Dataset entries
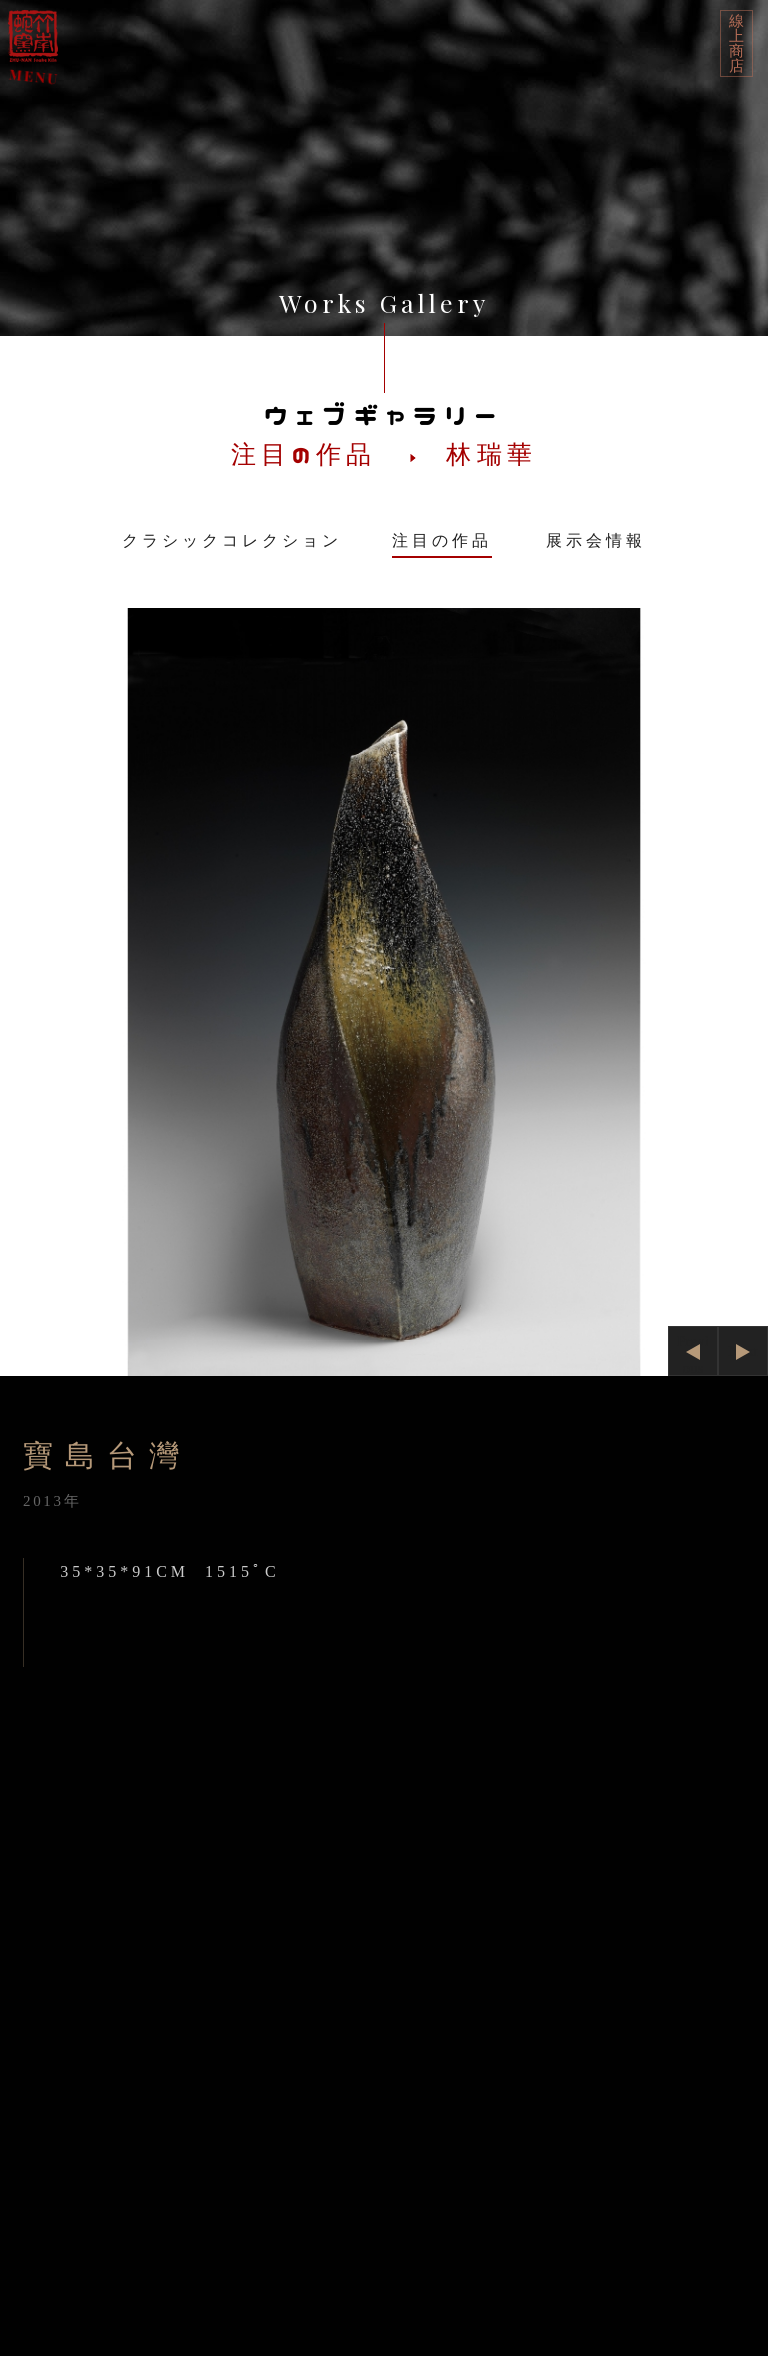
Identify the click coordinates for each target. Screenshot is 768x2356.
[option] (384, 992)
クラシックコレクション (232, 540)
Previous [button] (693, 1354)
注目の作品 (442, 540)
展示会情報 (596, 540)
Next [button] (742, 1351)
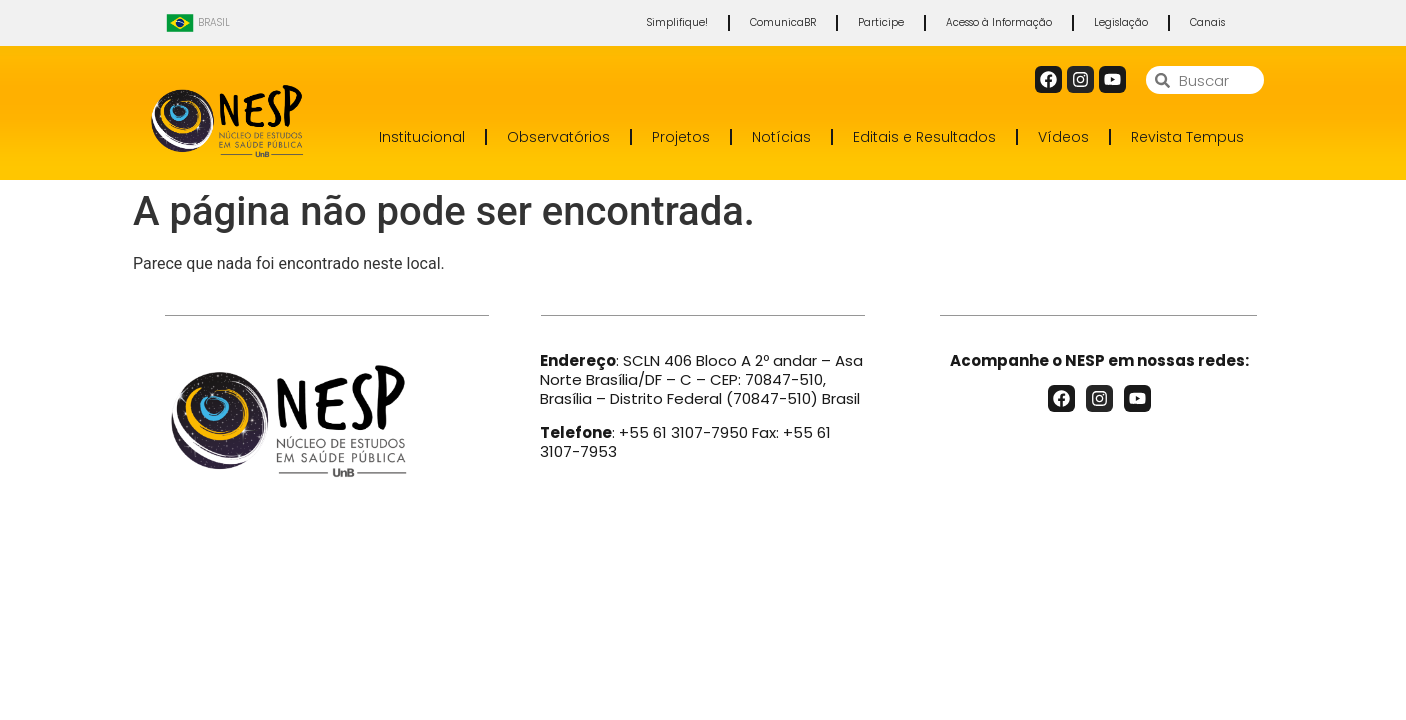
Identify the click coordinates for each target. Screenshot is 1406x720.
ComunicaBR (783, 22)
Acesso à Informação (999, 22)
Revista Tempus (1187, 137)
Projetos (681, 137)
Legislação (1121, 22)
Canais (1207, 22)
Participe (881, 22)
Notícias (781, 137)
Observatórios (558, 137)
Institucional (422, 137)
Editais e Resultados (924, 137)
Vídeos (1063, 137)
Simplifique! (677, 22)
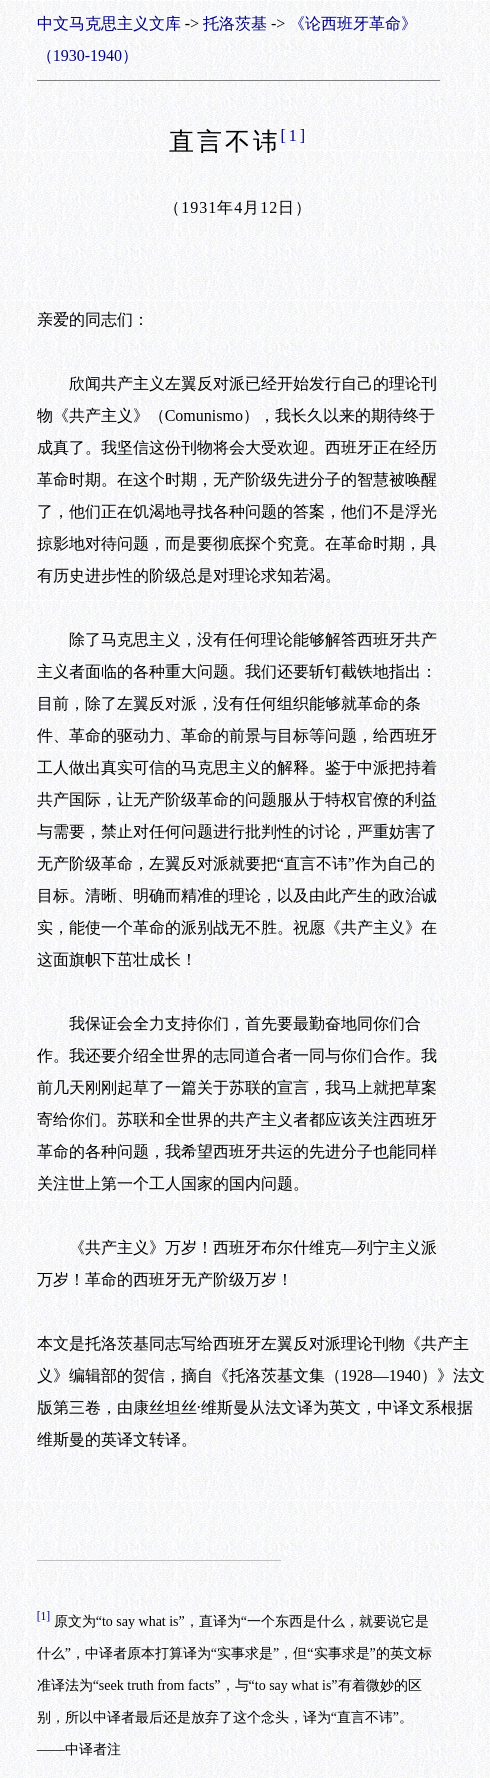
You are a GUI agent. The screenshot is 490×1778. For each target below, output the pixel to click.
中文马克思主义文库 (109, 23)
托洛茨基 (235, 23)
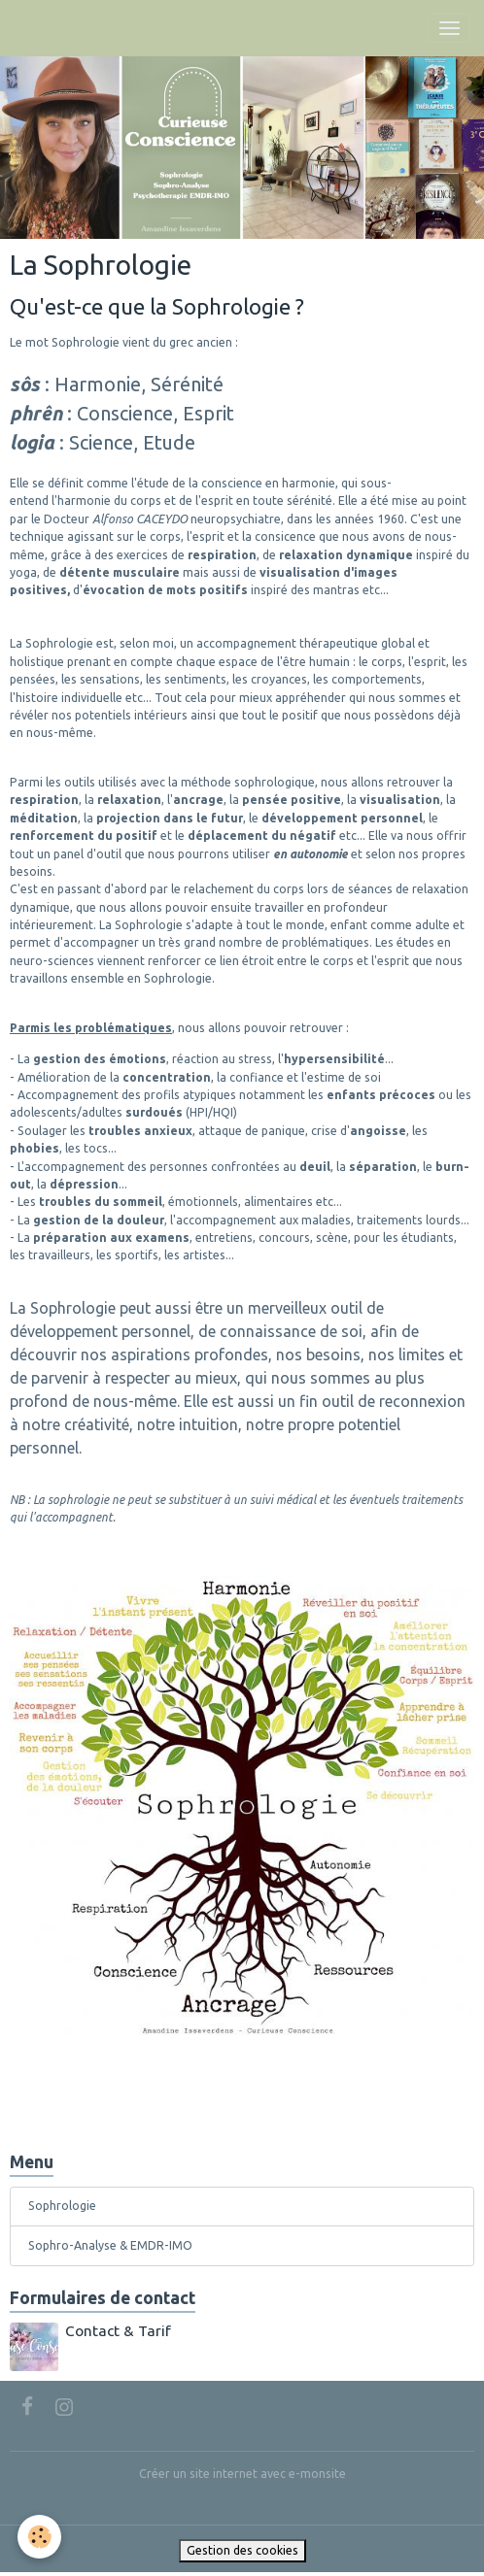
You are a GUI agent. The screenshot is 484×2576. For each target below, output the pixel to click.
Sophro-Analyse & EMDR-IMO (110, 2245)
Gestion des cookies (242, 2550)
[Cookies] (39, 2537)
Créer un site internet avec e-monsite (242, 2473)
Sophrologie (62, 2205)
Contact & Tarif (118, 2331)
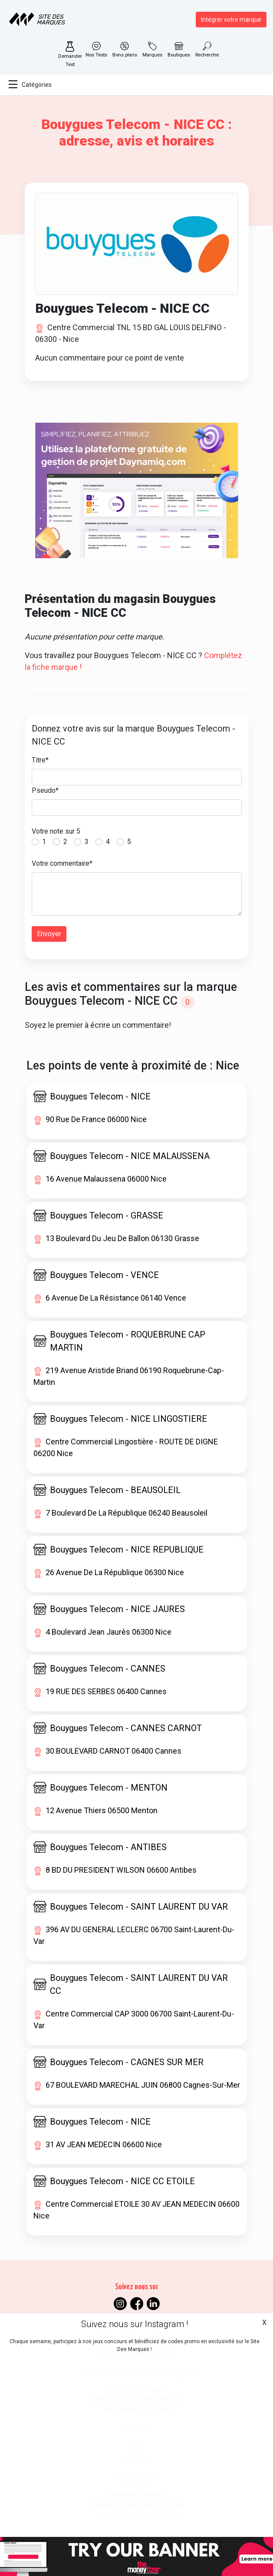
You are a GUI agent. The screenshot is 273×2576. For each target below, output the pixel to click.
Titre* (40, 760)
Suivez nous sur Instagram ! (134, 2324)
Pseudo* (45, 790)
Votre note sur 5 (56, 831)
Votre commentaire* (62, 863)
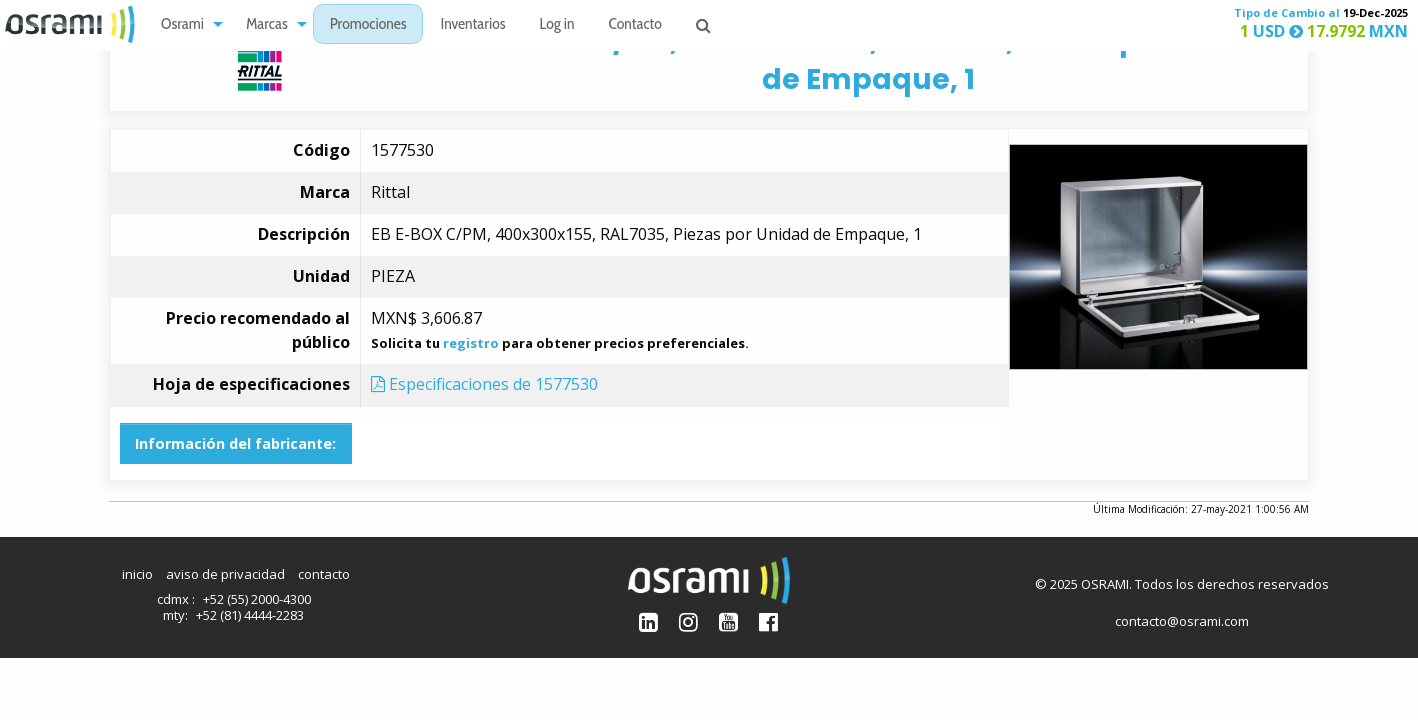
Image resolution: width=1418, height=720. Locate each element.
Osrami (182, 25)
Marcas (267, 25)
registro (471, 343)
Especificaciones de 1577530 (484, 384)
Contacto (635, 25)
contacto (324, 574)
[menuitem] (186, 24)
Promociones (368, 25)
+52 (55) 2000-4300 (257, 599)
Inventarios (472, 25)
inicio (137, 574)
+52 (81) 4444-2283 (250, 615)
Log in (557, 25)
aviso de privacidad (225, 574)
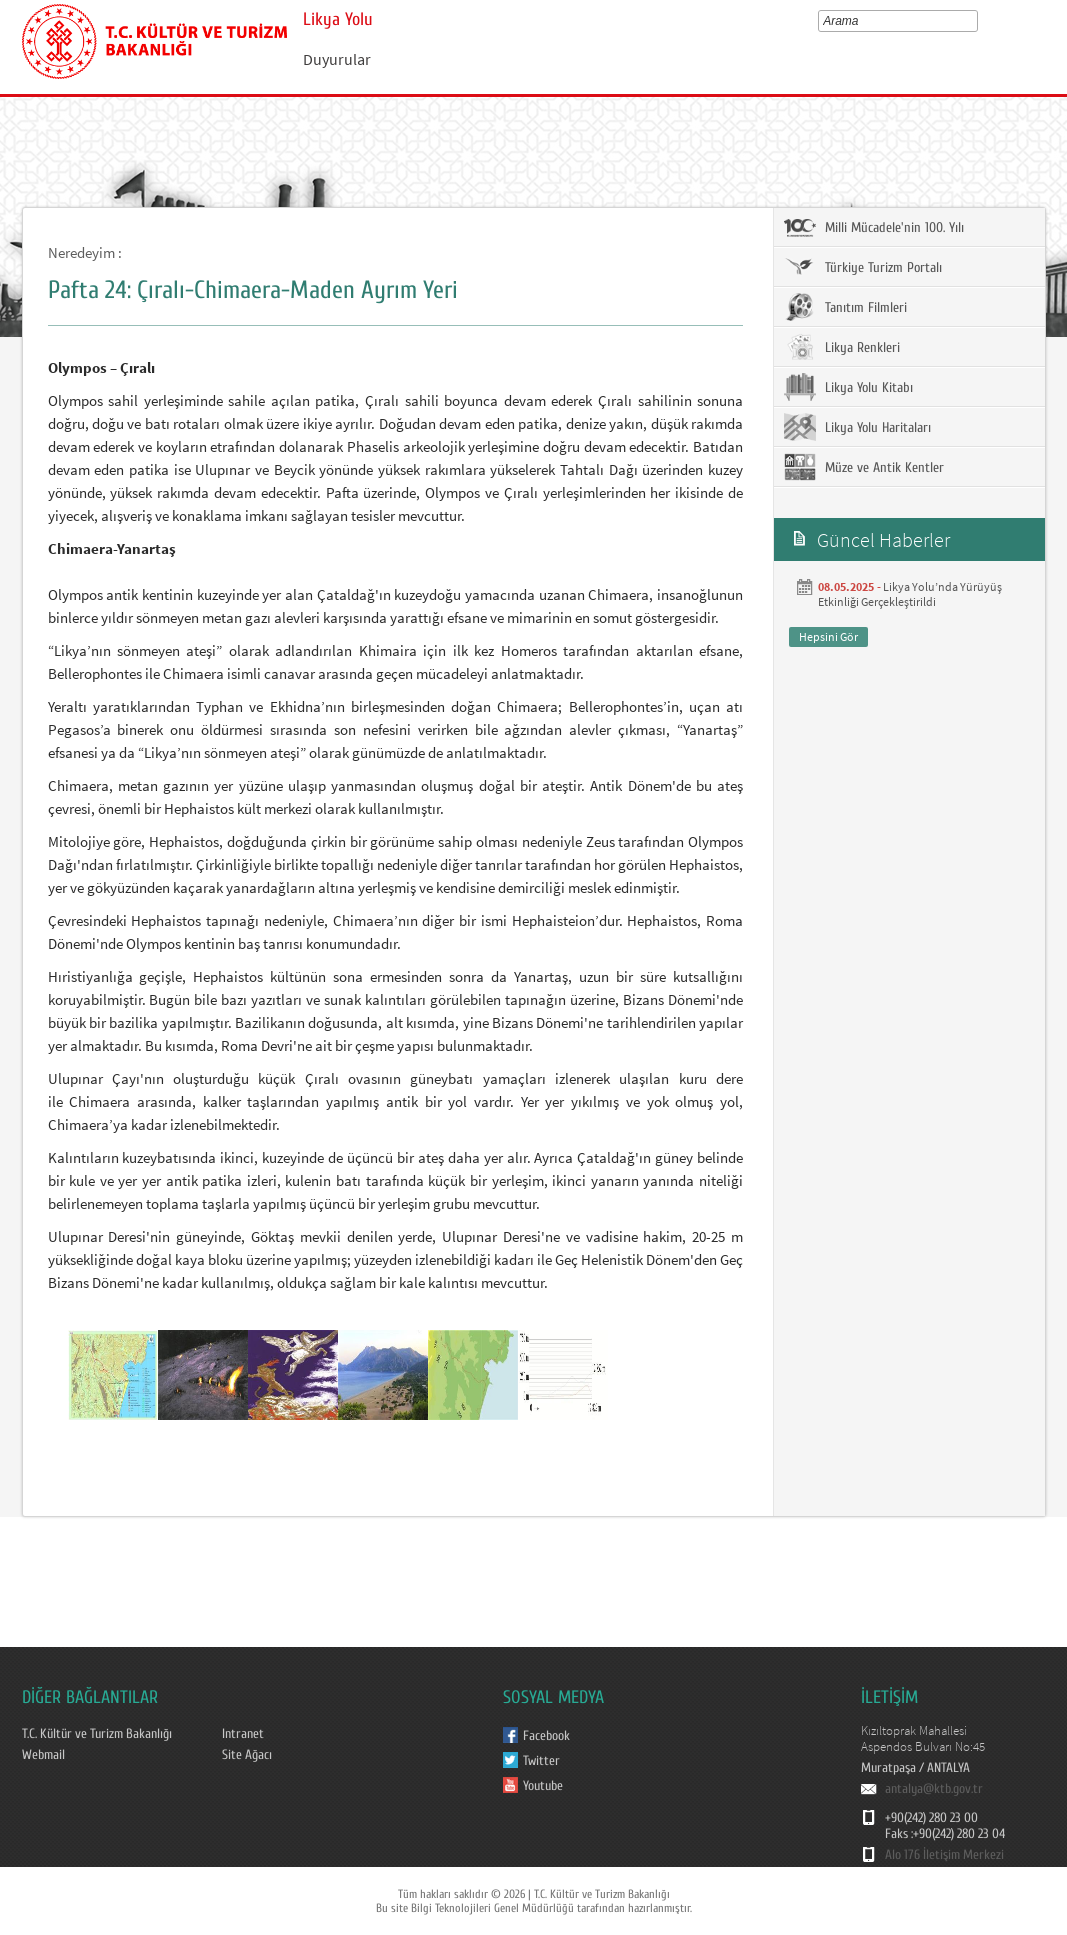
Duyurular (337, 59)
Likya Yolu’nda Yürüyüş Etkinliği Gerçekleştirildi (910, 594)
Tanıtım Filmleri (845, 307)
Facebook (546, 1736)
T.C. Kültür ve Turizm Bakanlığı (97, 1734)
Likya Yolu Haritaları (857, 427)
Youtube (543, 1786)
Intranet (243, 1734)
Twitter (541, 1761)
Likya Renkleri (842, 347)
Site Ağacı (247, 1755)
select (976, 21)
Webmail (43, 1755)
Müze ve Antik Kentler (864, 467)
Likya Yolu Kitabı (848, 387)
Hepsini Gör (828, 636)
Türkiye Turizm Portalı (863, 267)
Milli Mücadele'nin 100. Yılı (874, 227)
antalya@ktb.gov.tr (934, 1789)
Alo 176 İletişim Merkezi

What the task asks: Look through the entries for lines containing the word "target" and return each one.

Solution for this problem:
Identify the click coordinates for each target. Screenshot is 768x2356.
Identify the click coordinates for each target. Screenshot is 1406x720.
You are a GUI agent. The screenshot is 490×1778. For each target below, output the pixel to click.
You are a GUI agent. The screenshot is 484×2576. For each target below, output the pixel to click.
You are a GUI agent. The screenshot is 273×2576. For each target below, output the pixel to click.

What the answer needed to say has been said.